MIT becomes home this fall to the newly established Dibner Institute for the History of Science and Technology and the Burndy Library, one of the world's premier private collections of historical scientific books, manuscripts, instruments and works of art.

Dedication ceremonies will be held on Thursday, October 22, at the headquarters of the Dibner Institute and Burndy Library in E-56, a building newly remodeled by MIT and the Dibner Institute, at 38 Memorial Drive, next to the Sloan School of Management.

The creation of the research center and the relocation from Norwalk, Conn. of the Burndy Library, which will serve as a scholarly resource for the institute, were made possible by a gift from the Dibner Fund of Wilton, CT, a private foundation headed by David Dibner. The research institute was established as a consortium of MIT, Boston University, Brandeis University and Harvard University, with MIT as the host university.
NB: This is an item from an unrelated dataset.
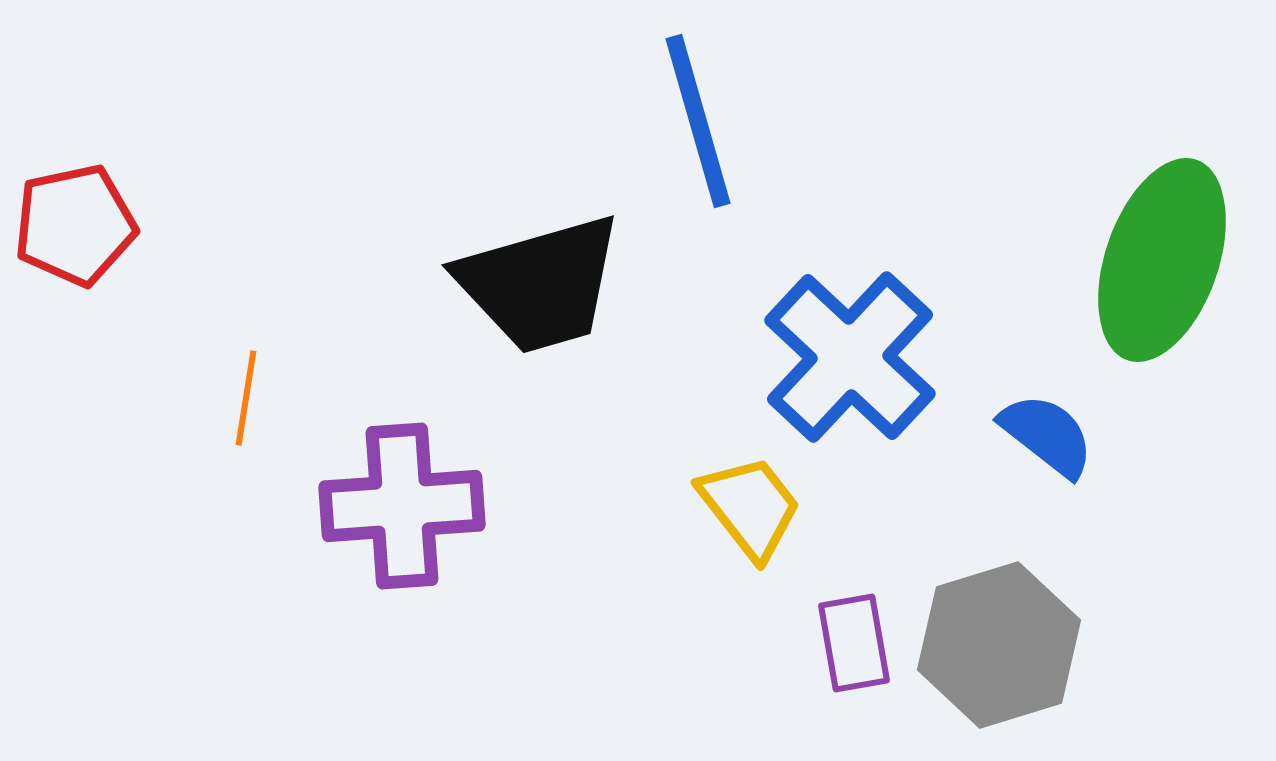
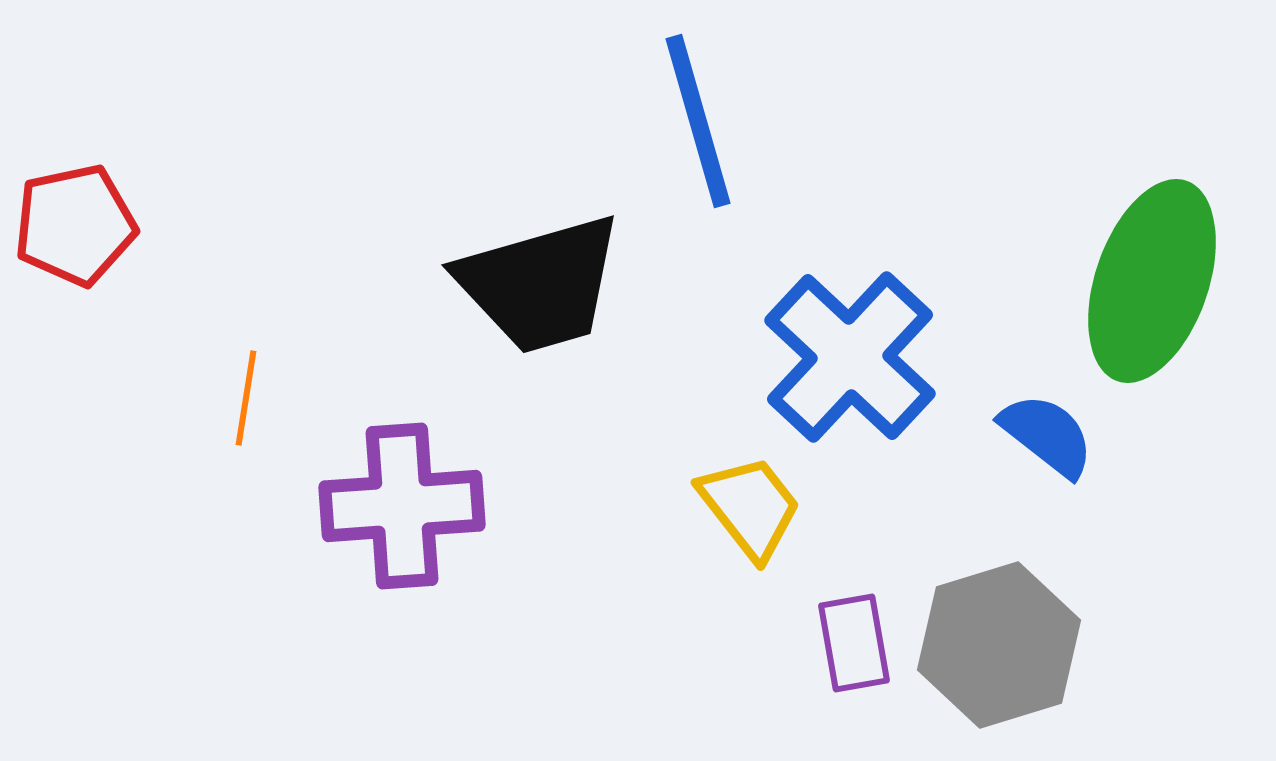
green ellipse: moved 10 px left, 21 px down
The Dibner Institute will be governed by a board of trustees chaired by David Dibner, president of the Dibner Fund. The operation of the Institute will be shared by Evelyn Simha, founding executive director, and Jed Buchwald, who joins MIT in the dual post of director of the institute and the first Bern Dibner Professor of the History of Science and Technology. Christine Ruggere, curator of special collections at the University of Pennsylvania Library, has been appointed librarian of the Burndy Library.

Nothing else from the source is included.